Women's Stories: The Senator's Wife (eBook edition) and Mermaids in The Basement (eBook edition).
When it comes to books my daughter is a serial monogamist; she reads one book at a time from start to finish. I on the other hand am a literary polygamist; in any given week I am in the process of reading four or five books.
Last weeks it went like this
- The Senator's Wife by Sue Miller
- Mermaid in the Basement by Michele Lee West
- Musicophilia by Oliver Sacks
- The Girl Who Walked Home Alone by Charlotte Chandler
- The Art of Big Talk by Debra Fine.
By the end of the week I had finished The Senator's Wife and Mermaids in the Basement.
Both are fiction. Both are written by well known authors. Both feature two generations of women and their contrasting lives. Both were told from alternating points of view. Both portray the intimate details of marriage and betrayal.
And yet, they could not be more different!
The Senator's Wife is beautifully written, the language rich, the characters complex, the plot compelling.
Sue Miller takes us deep into the private lives of women with this mesmerizing portrait of two marriages exposed in all their shame and imperfection, and in their obdurate, unyielding love.

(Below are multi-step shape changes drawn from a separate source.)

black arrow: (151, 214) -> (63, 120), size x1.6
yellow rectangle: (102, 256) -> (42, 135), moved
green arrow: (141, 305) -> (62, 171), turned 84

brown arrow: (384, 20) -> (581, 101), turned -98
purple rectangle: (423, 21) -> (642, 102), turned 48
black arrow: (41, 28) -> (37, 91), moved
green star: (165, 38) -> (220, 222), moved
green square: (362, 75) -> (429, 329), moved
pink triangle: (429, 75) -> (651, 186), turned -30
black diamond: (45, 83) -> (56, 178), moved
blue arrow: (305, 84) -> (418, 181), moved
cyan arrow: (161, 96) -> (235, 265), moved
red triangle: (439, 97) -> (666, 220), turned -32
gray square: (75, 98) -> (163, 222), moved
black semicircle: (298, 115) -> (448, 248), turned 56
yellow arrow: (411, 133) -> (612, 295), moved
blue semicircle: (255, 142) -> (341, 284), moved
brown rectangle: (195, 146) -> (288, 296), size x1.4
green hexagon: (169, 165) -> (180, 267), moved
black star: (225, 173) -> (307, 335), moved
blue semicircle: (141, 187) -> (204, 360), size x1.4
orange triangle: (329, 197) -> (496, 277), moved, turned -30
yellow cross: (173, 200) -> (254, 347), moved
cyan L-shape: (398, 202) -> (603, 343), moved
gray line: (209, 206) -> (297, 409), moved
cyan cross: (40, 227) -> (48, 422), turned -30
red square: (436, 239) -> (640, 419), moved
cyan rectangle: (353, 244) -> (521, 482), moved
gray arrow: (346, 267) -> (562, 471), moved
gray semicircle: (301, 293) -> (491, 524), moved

This is a book I wanted to love. In the end I couldn't make myself do it. No matter how hard I tried, I did not love this book.
It was very slow going. OK, I recognize that this is wonderful writing; an intricate character study of two morally ambiguous characters. The problem is that no matter how much I tried, I couldn't like these women or particularly identify with either of them or their choices. And they weren't so strange or interesting that I ended up (even grudgingly) fascinated by them. And worse, the denouement left me cold -- it seemed both contrived and predictable.

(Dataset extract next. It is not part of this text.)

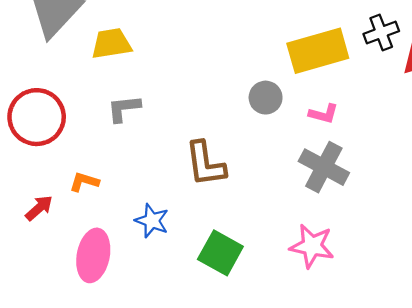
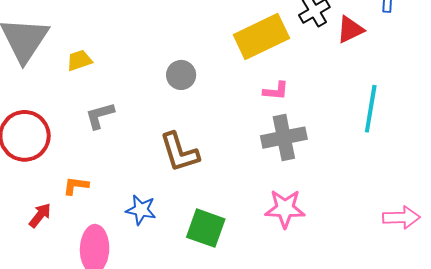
yellow trapezoid: (111, 44) -> (79, 60), size x0.7
gray circle: (266, 98) -> (181, 75), moved
gray cross: (324, 167) -> (284, 138), turned -30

And yet the book has stayed with me all week. I've rolled it around in my brain, examined it and analyzed it. My final answer? It was ultimately unsatisfying.
Mermaids in the Basement was a quick read that pulled me in from the first sentence and never let go. Nothing heavy about this. But the characters are rich and complex and downright intriguing.
Ripe with Southern charm and sultry atmosphere, West's diverting and funny latest unravels the tangled gossamer web of an eccentric extended Southern family.
These women are certainly morally ambiguous. But guess what? They are likeable and their choices make oddball sense. I didn't necessarily identify (it is hard to be less of a "southern belle" than I am) but these women are real characters who grabbed my emotions as well as my brain.
It hasn't really stayed with me in the same way as The Senator's Wife. I haven't spent any time analyzing it. And yet it left me feeling warm and satisfied.